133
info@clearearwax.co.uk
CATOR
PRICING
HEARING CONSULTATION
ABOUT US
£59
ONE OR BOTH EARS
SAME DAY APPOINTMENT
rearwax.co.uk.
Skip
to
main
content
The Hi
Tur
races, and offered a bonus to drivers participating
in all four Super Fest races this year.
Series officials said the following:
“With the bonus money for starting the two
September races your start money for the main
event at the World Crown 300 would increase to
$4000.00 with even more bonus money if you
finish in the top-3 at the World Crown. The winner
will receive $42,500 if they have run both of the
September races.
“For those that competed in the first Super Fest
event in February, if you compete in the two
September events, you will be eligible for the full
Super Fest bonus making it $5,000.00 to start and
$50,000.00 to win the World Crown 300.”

######

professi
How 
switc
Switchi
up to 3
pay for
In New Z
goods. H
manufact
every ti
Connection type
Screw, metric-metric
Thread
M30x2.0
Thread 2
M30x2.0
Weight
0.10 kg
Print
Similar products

######

__WORK REQUEST__
Every line of the data above that contains the word "Super" should be counted; please give the total alone.

__SOLUTION TO THIS PROBLEM__
3